Transcribed page contents:
- Opening Delimiter -

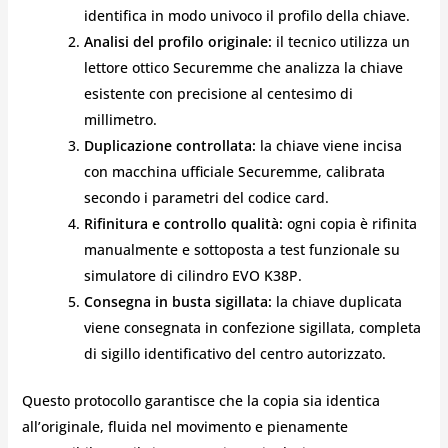
identifica in modo univoco il profilo della chiave.
Analisi del profilo originale:
il tecnico utilizza un
lettore ottico Securemme che analizza la chiave
esistente con precisione al centesimo di
millimetro.
Duplicazione controllata:
la chiave viene incisa
con macchina ufficiale Securemme, calibrata
secondo i parametri del codice card.
Rifinitura e controllo qualità:
ogni copia è rifinita
manualmente e sottoposta a test funzionale su
simulatore di cilindro EVO K38P.
Consegna in busta sigillata:
la chiave duplicata
viene consegnata in confezione sigillata, completa
di sigillo identificativo del centro autorizzato.
Questo protocollo garantisce che la copia sia identica
all’originale, fluida nel movimento e pienamente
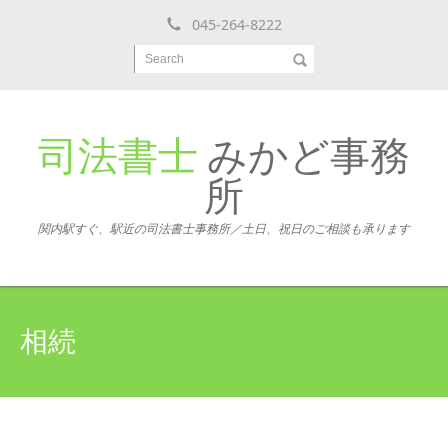
045-264-8222
Search
司法書士
みかど事務
所
関内駅すぐ、駅近の司法書士事務所／土日、祝日のご相談も承ります
相続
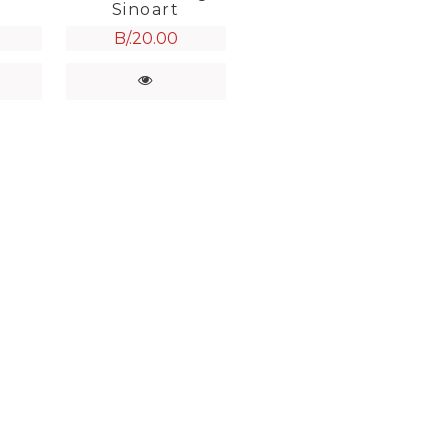
Sinoart
B/.
20.00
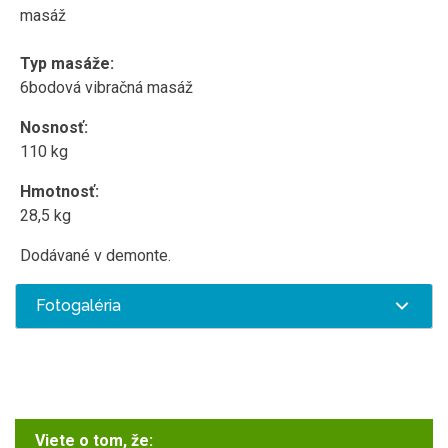
masáž
Typ masáže:
6bodová vibračná masáž
Nosnosť:
110 kg
Hmotnosť:
28,5 kg
Dodávané v demonte.
Fotogaléria
Viete o tom, že:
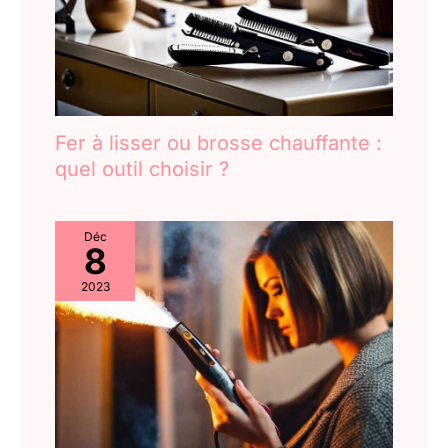
Fer à lisser ou brosse chauffante :
quel outil choisir ?
Déc
8
2023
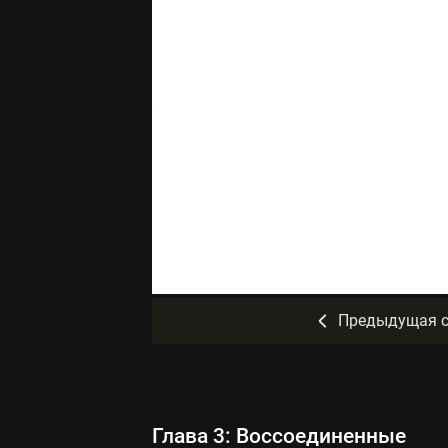
Предыдущая с
Глава 3: Воссоединенные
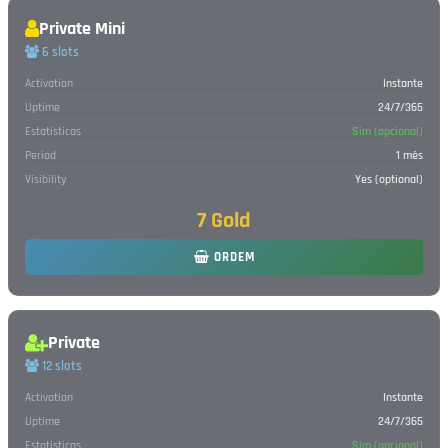
Private Mini
6 slots
Activation
Instante
Uptime
24/7/365
Estatisticas
Sim (opcional)
Period
1 mês
Visibility
Yes (optional)
7 Gold
ORDEM
Private
12 slots
Activation
Instante
Uptime
24/7/365
Estatisticas
Sim (opcional)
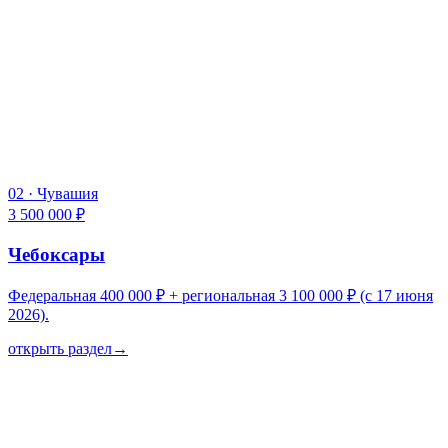
02
·
Чувашия
3 500 000 ₽
Чебоксары
Федеральная 400 000 ₽ + региональная 3 100 000 ₽ (с 17 июня
2026).
открыть раздел
→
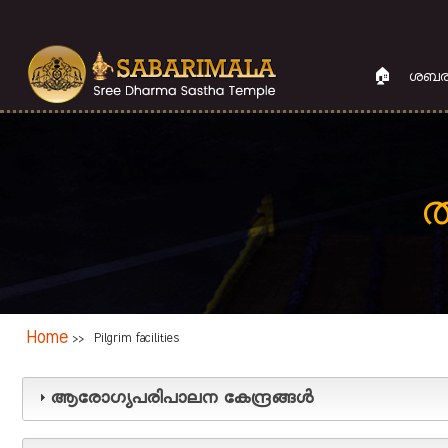
Skip
to
main
🏠
ശബര
content
ത
Breadcrumb
Home
Pilgrim facilities
>>
ആരോഗ്യപരിപാലന കേന്ദ്രങ്ങള്‍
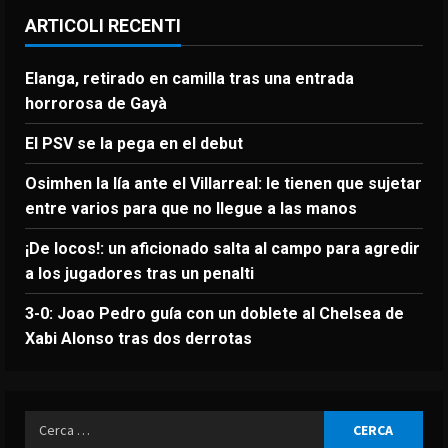
ARTICOLI RECENTI
Elanga, retirado en camilla tras una entrada
horrorosa de Gayà
El PSV se la pega en el debut
Osimhen la lía ante el Villarreal: le tienen que sujetar
entre varios para que no llegue a las manos
¡De locos!: un aficionado salta al campo para agredir
a los jugadores tras un penalti
3-0: Joao Pedro guía con un doblete al Chelsea de
Xabi Alonso tras dos derrotas
Ricerca
per:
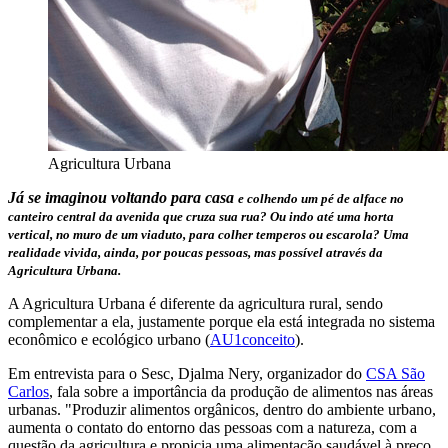
Agricultura Urbana
Já se imaginou voltando para casa
e colhendo um pé de alface no
canteiro central da avenida que cruza sua rua? Ou indo até uma horta
vertical, no muro de um viaduto, para colher temperos ou escarola?
Uma
realidade vivida, ainda, por poucas pessoas, mas possível através da
Agricultura Urbana.
A Agricultura Urbana é diferente da agricultura rural, sendo
complementar a ela, justamente porque ela está integrada no sistema
econômico e ecológico urbano (
AU1conceito
).
Em entrevista para o Sesc, Djalma Nery, organizador do
CSA São
Carlos
, fala sobre a importância da produção de alimentos nas áreas
urbanas. "Produzir alimentos orgânicos, dentro do ambiente urbano,
aumenta o contato do entorno das pessoas com a natureza, com a
questão da agricultura e propicia uma alimentação saudável à preço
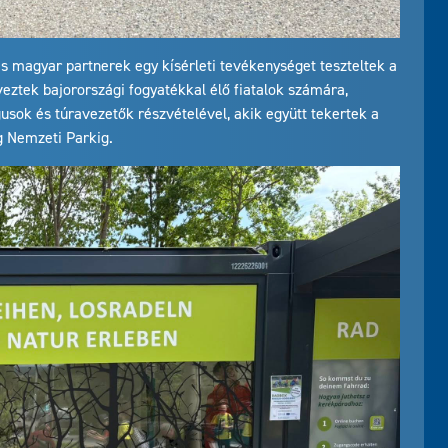
s magyar partnerek egy kísérleti tevékenységet teszteltek a
ztek bajorországi fogyatékkal élő fiatalok számára,
sok és túravezetők részvételével, akik együtt tekertek a
g Nemzeti Parkig.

- Closing Delimiter -

▸ **Task prompt**
What should be set down is every line from the opening of the records through the line that contains "viene consegnata in", exactly, with pictures left out.

▸ **Task solution**
identifica in modo univoco il profilo della chiave.
Analisi del profilo originale:
il tecnico utilizza un
lettore ottico Securemme che analizza la chiave
esistente con precisione al centesimo di
millimetro.
Duplicazione controllata:
la chiave viene incisa
con macchina ufficiale Securemme, calibrata
secondo i parametri del codice card.
Rifinitura e controllo qualità:
ogni copia è rifinita
manualmente e sottoposta a test funzionale su
simulatore di cilindro EVO K38P.
Consegna in busta sigillata:
la chiave duplicata
viene consegnata in confezione sigillata, completa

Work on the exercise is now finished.